There were 28 housing units, of which 17.9% were vacant. The homeowner vacancy rate was 0.0% and the rental vacancy rate was 66.7%.

Racial composition as of the 2020 census
| Race | Number | Percent |
|---|---|---|
| White | 54 | 93.1% |
| Black or African American | 0 | 0.0% |
| American Indian and Alaska Native | 0 | 0.0% |
| Asian | 0 | 0.0% |
| Native Hawaiian and Other Pacific Islander | 0 | 0.0% |
| Some other race | 0 | 0.0% |
| Two or more races | 4 | 6.9% |
| Hispanic or Latino (of any race) | 1 | 1.7% |

===2000 census===
As of the census of 2000, there were 95 people, 35 households, and 28 families residing in the town. The population density was 378.7 PD/sqmi. There were 46 housing units at an average density of 183.4 /sqmi. The racial makeup of the town was 77.89% White, 10.53% Native American, and 11.58% from two or more races.

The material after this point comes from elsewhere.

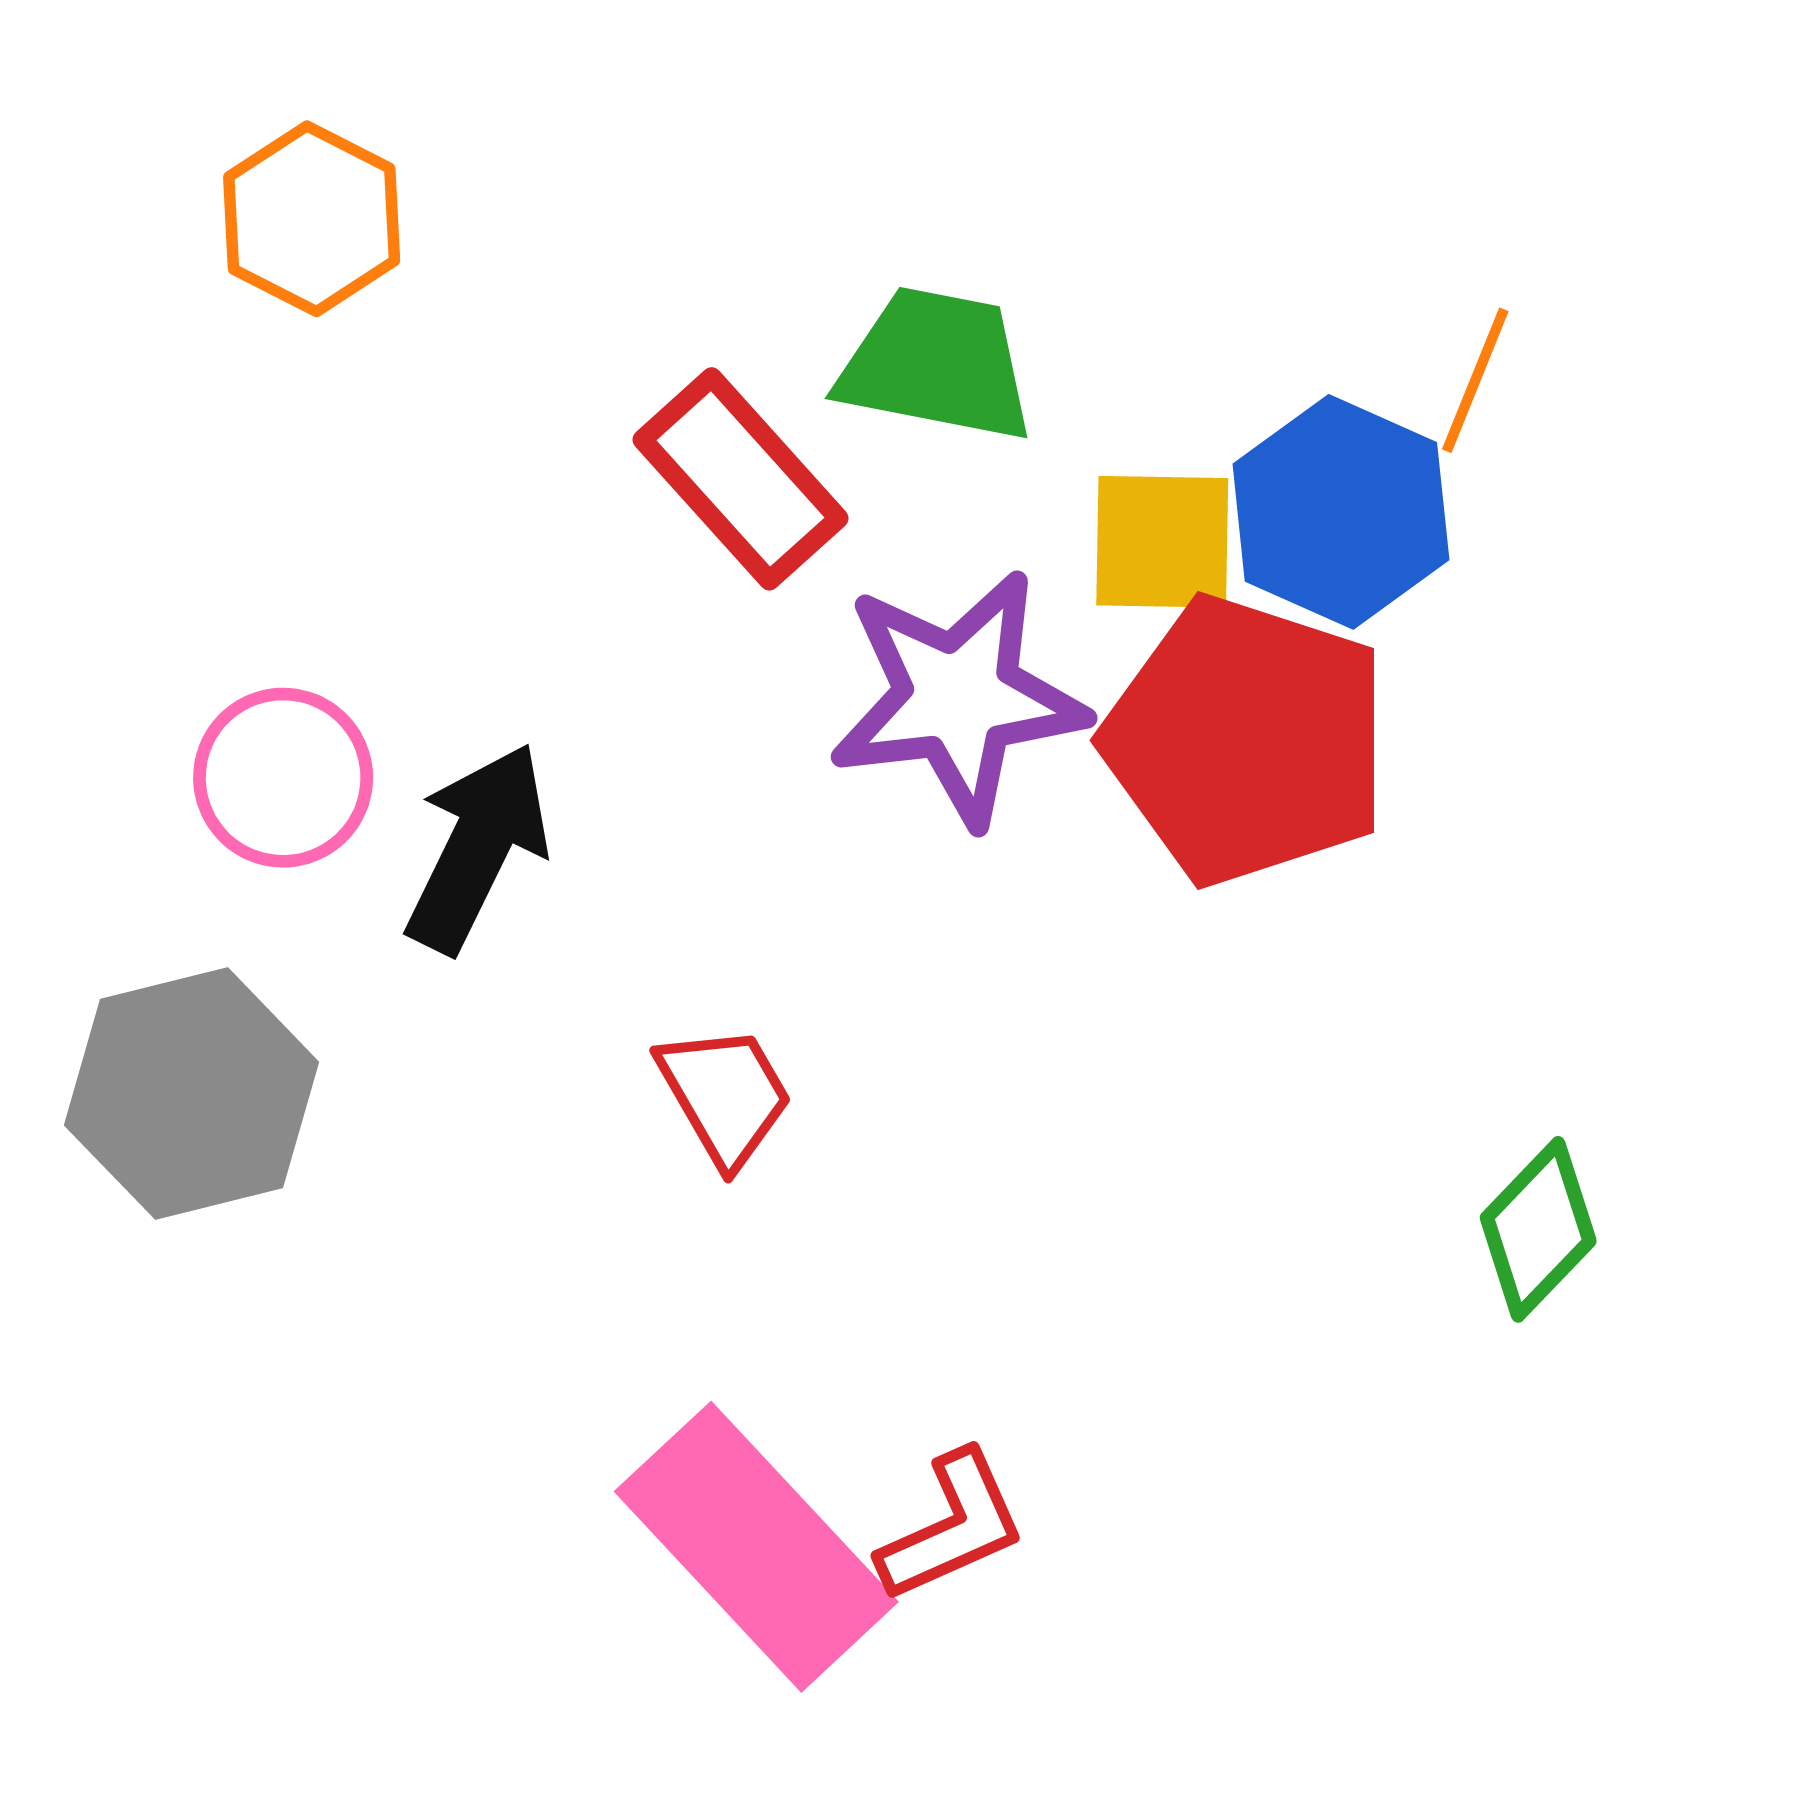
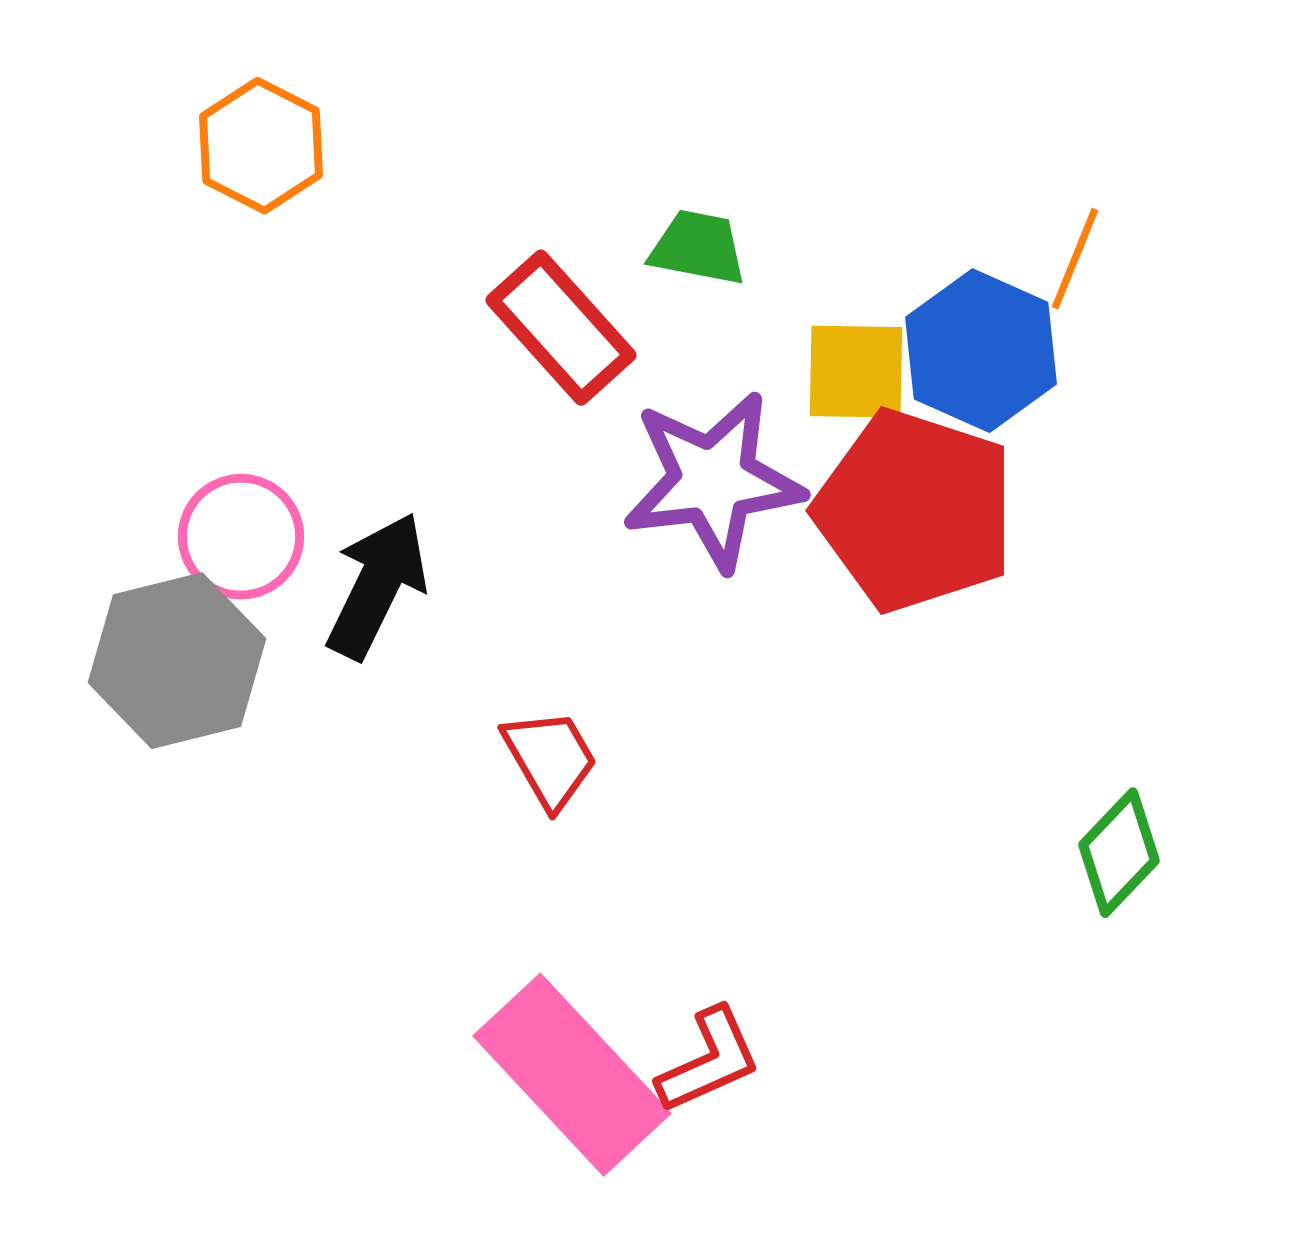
green trapezoid: (936, 365) -> (698, 248), size x0.7
gray hexagon: (192, 1094) -> (177, 661), moved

There were 35 households, out of which 40.0% had children under the age of 18 living with them, 71.4% were married couples living together, and 20.0% were non-families. 20.0% of all households were made up of individuals, and 5.7% had someone living alone who was 65 years of age or older. The average household size was 2.71 and the average family size was 3.04.

In the town, the population was spread out, with 30.5% under the age of 18, 7.4% from 18 to 24, 28.4% from 25 to 44, 18.9% from 45 to 64, and 14.7% who were 65 years of age or older. The median age was 36 years. For every 100 females, there were 131.7 males. For every 100 females age 18 and over, there were 112.9 males.

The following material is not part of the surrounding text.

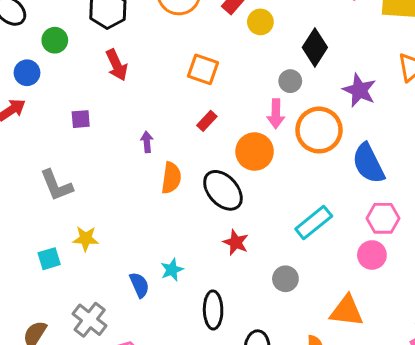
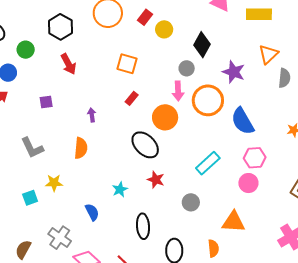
orange semicircle: (171, 178) -> (81, 148), moved
cyan star: (172, 270) -> (120, 189), moved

The median income for a household in the town was $25,000, and the median income for a family was $17,500. Males had a median income of $29,583 versus $8,750 for females. The per capita income for the town was $9,857. There were 23.1% of families and 37.1% of the population living below the poverty line, including 54.5% of under eighteens and none of those over 64.

==Education==
It is in Shidler Public Schools.

==Economy==
The economy of the surrounding area relies on farming and ranching. However, most of the employed town residents work in construction or sales.